Жоан был крепок и силен, высок ростом-выше, чем обыкновенно бывают жители сертанов, – с гладким, смуглым, скуластым лицом, большеглазый и широколобый. Он был неразговорчив, любил испытывать судьбу. У него были сообщники, были приспешники, но не было друзей. Еще была возлюбленная – из местечка Кишерамобин, она стирала белье в доме одного помещика, оказывавшего бандитам услуги. Круглолицую, тоненькую девушку с живыми глазами звали Леопольдина. Она сошлась с Жоаном, когда банда отсиживалась у фазендейро, а потом последовала за ним в сертаны, но Жоан не терпел присутствия женщин в банде и поселил Леопольдину в Аракати, время от времени навещая ее там. Они не были повенчаны, и потому, когда она убежала с судейским чиновником в Жеремоабо, люди думали, что Жоан проглотит это оскорбление: ведь его бросила не жена, а любовница. Но Жоан отомстил, и отомстил по своему всегдашнему обычаю: нагрянул в Кишерамобин, отрезал уши двум братьям Леопольдины, а ее тринадцатилетнюю сестру Марикинью увел с собой. Прошло время, и она появилась на улицах Жеремоабо-на щеках ее каленым железом были выжжены инициалы Жоана Сатаны. Она была беременна и несла в руках лист бумаги, извещавший, что отцом ее будущего ребенка готов признать себя каждый член банды.
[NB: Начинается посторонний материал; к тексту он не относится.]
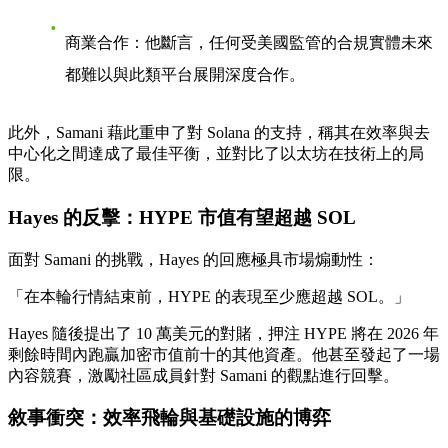
商業合作
：他斷言，任何受美國監管的合規實體未來
都難以與此類平台展開深度合作。
此外，Samani 藉此重申了對 Solana 的支持，稱其在效率與去
中心化之間達成了最佳平衡，並對比了以太坊在技術上的局
限。
Hayes 的反擊：HYPE 市值有望超越 SOL
面對 Samani 的挑戰，Hayes 的回應極具市場煽動性：
「在本輪行情結束前，HYPE 的表現至少應超越 SOL。」
Hayes 隨後提出了
10 萬美元的對賭
，押注 HYPE 將在 2026 年
剩餘時間內跑贏加密市值前十的其他資產。他甚至發起了一場
內容競賽，激勵社區成員針對 Samani 的觀點進行回擊。
敘事衝突：效率飛輪與基礎設施的博弈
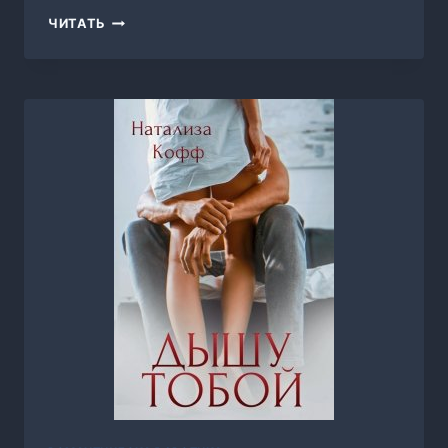
ИДЕАЛЬНЫЙ
ЧИТАТЬ
ВРАГ,
ЭЛЕНА
МАКНАМАРА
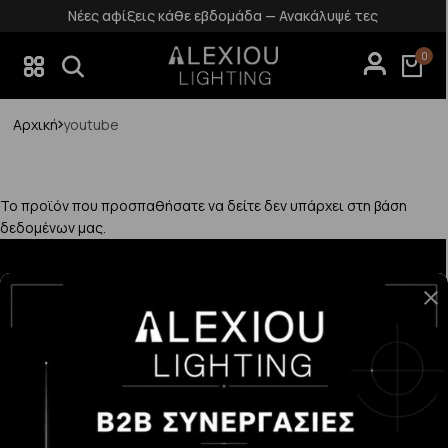
Νέες αφίξεις κάθε εβδομάδα — Ανακάλυψέ τες
0
Αρχική
youtube
Το προϊόν που προσπαθήσατε να δείτε δεν υπάρχει στη βάση
δεδομένων μας.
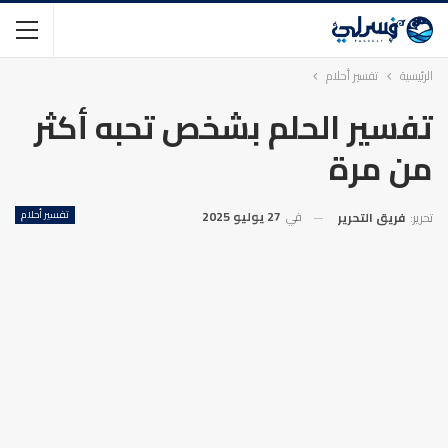
الرئيسية
تفسير أحلام
تفسير الحلم بشخص تحبه أكثر
من مرة
في
27 يوليو 2025
تفسير أحلام
تحرير:
فريق التحرير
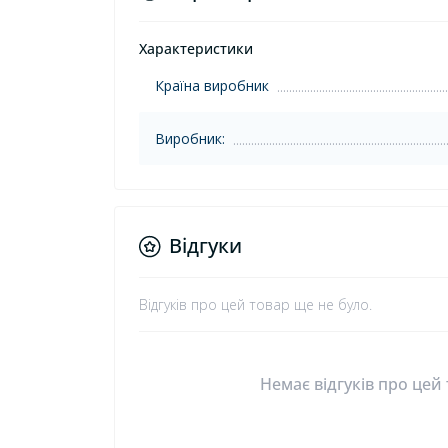
Характеристики
Країна виробник
Виробник:
Відгуки
Відгуків про цей товар ще не було.
Немає відгуків про цей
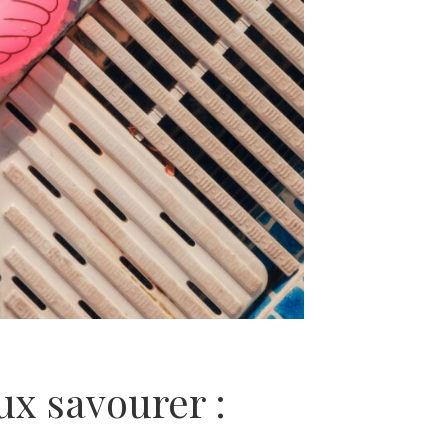
ux savourer :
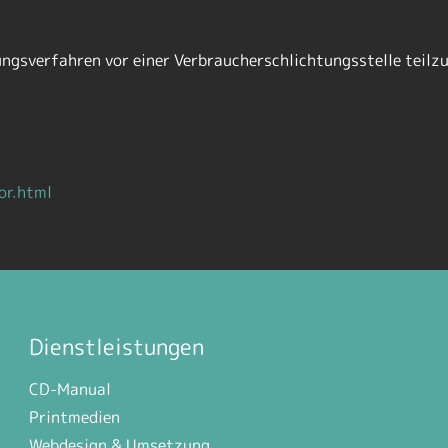
egungsverfahren vor einer Verbraucherschlichtungsstelle teil
or.html
Dienstleistungen
CD-Manual
Printmedien
Webdesign & Umsetzung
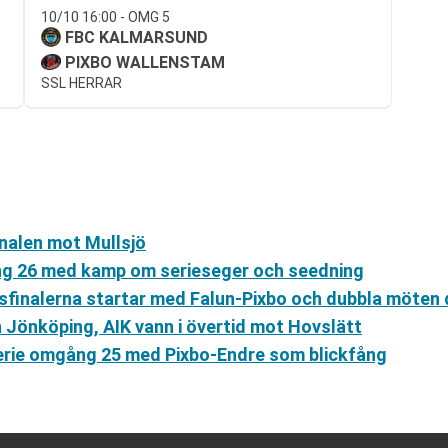
10/10 16:00 - OMG 5
FBC KALMARSUND
PIXBO WALLENSTAM
SSL HERRAR
inalen mot Mullsjö
g 26 med kamp om serieseger och seedning
tsfinalerna startar med Falun-Pixbo och dubbla möten 
 Jönköping, AIK vann i övertid mot Hovslätt
erie omgång 25 med Pixbo-Endre som blickfång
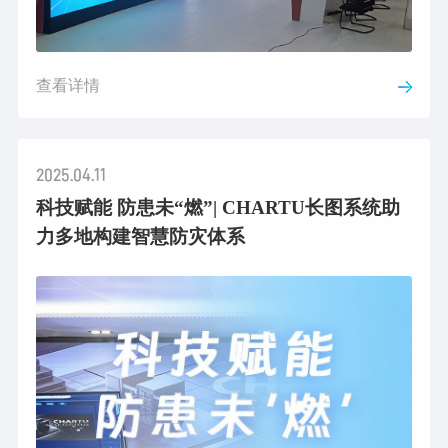
查看详情
2025.04.11
科技赋能 防患未“燃”| CHARTU长图系统助
力多地构建智慧防灾体系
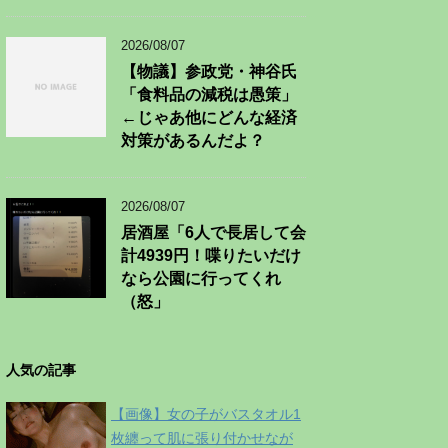
2026/08/07
【物議】参政党・神谷氏
「食料品の減税は愚策」
←じゃあ他にどんな経済
対策があるんだよ？
2026/08/07
居酒屋「6人で長居して会
計4939円！喋りたいだけ
なら公園に行ってくれ
（怒」
人気の記事
【画像】女の子がバスタオル1
枚纏って肌に張り付かせなが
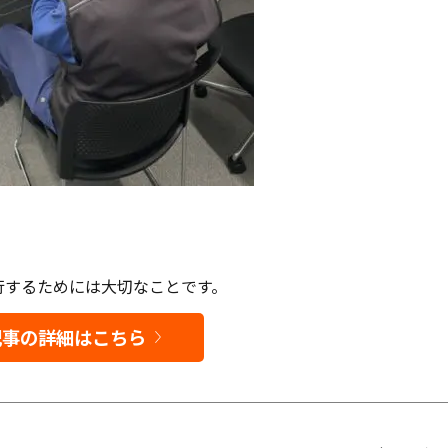
行するためには大切なことです。
記事の詳細はこちら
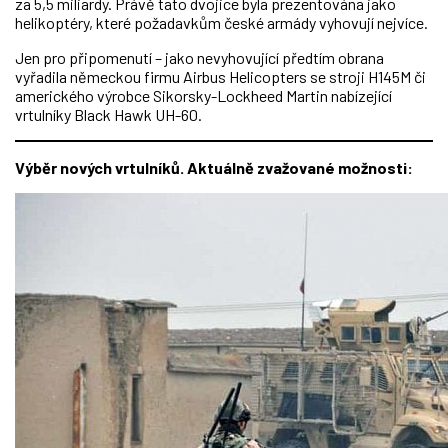
za 5,5 miliardy. Právě tato dvojice byla prezentována jako
helikoptéry, které požadavkům české armády vyhovují nejvíce.
Jen pro připomenutí – jako nevyhovující předtím obrana
vyřadila německou firmu Airbus Helicopters se stroji H145M či
amerického výrobce Sikorsky-Lockheed Martin nabízející
vrtulníky Black Hawk UH-60.
Výběr nových vrtulníků. Aktuálně zvažované možnosti:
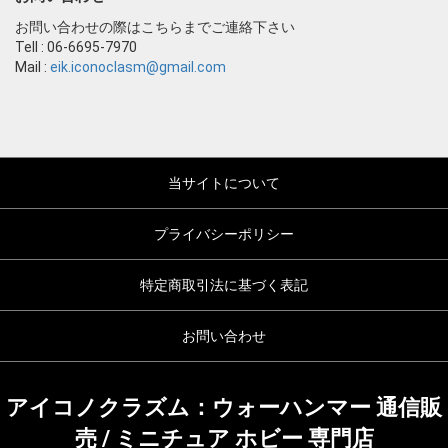
お問い合わせの際はこちらまでご連絡下さい
Tell : 06-6695-7970
Mail :
eik.iconoclasm@gmail.com
当サイトについて
プライバシーポリシー
特定商取引法に基づく表記
お問い合わせ
アイコノクラズム：ウォーハンマー 通信販
売 / ミニチュア ホビー 専門店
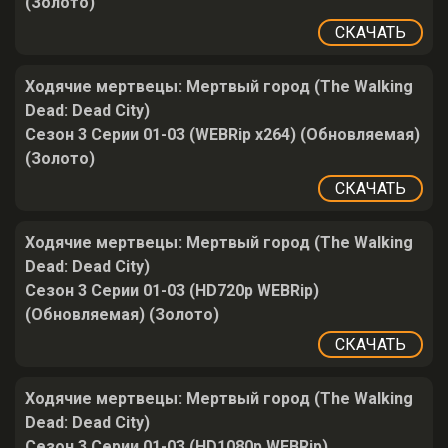
(Золото)
СКАЧАТЬ
Ходячие мертвецы: Мертвый город (The Walking
Dead: Dead City)
Сезон 3 Серии 01-03 (WEBRip x264) (Обновляемая)
(Золото)
СКАЧАТЬ
Ходячие мертвецы: Мертвый город (The Walking
Dead: Dead City)
Сезон 3 Серии 01-03 (HD720p WEBRip)
(Обновляемая) (Золото)
СКАЧАТЬ
Ходячие мертвецы: Мертвый город (The Walking
Dead: Dead City)
Сезон 3 Серии 01-03 (HD1080p WEBRip)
Другие кангасейро мечтали скопить денег, купить землю где-нибудь подальше и безбедно доживать век под чужим именем. Жоан тратил все, что приходилось на его долю, и наперед не загадывал. После удачного налета на какую-нибудь лавку или фазенду Жоан расплачивался со своими тайными помощниками, снабжавшими его оружием, патронами и лекарствами, а остальное делил поровну между всеми бандитами. Его бескорыстие, ловкость, с которой он заманивал в ловушку полицейских, счастливо избегая их засад, его отвага, его умение поддерживать в банде порядок и дисциплину приходились кангасейро по душе, они были беззаветно преданы своему главарю и доверяли ему полностью. Жоан рисковал жизнью и нес все тяготы наравне со своими людьми, ни для кого не делая поблажек и послаблений: того, кто уснул в карауле, отстал или обворовал товарища, ждала порка; тому, кто отступил, когда было приказано держаться, выжигали на щеках буквы «Ж» и «С» или отрезали ухо – все это Жоан проделывал самолично, не выказывая ни гнева, ни злорадства. Он же оскоплял предателей.
Бандиты боялись его-и любили. Может быть, потому, что Жоан ни разу не оставил товарища на поле боя: раненых несли до какого-нибудь безопасного места, даже если гвардейцы гнались за шайкой по пятам. Лечил раненых Жоан, а в случае необходимости он добром или силой доставлял из города лекаря. Тела убитых он тоже приказывал унести и предать земле там, где они не могли бы стать добычей гвардейцев или хищных птиц. Бандиты знали об этом его обыкновении и гордились им не меньше, чем безошибочным чутьем своего главаря, умевшего и заманить противника, и неожиданно обрушиться на него с тыла, и хитроумным маневром вырваться из кольца. Слава его росла; его шайка постоянно пополнялась.
Этот молчаливый, задумчивый, столь отличный от всех человек внушал разбойникам почтение. Он оставался для них загадкой: ходил в кожаной шляпе и простых сандалиях, не разделял пристрастия бандитов к брильянтину и духам, на которые они, ворвавшись в лавку, набрасывались первым делом, не унизывал пальцы перстнями, не навешивал на грудь медальонов и был одет скромнее, чем новичок, только что попавший в банду. Его единственной слабостью были странствующие певцы, и он никогда не позволял обижать их: принимал этих людей с неизменным радушием, просил спеть, слушал внимательно и серьезно, не прерывая. Повстречав однажды бродячих циркачей, он посмотрел их представление и отпустил, щедро наградив.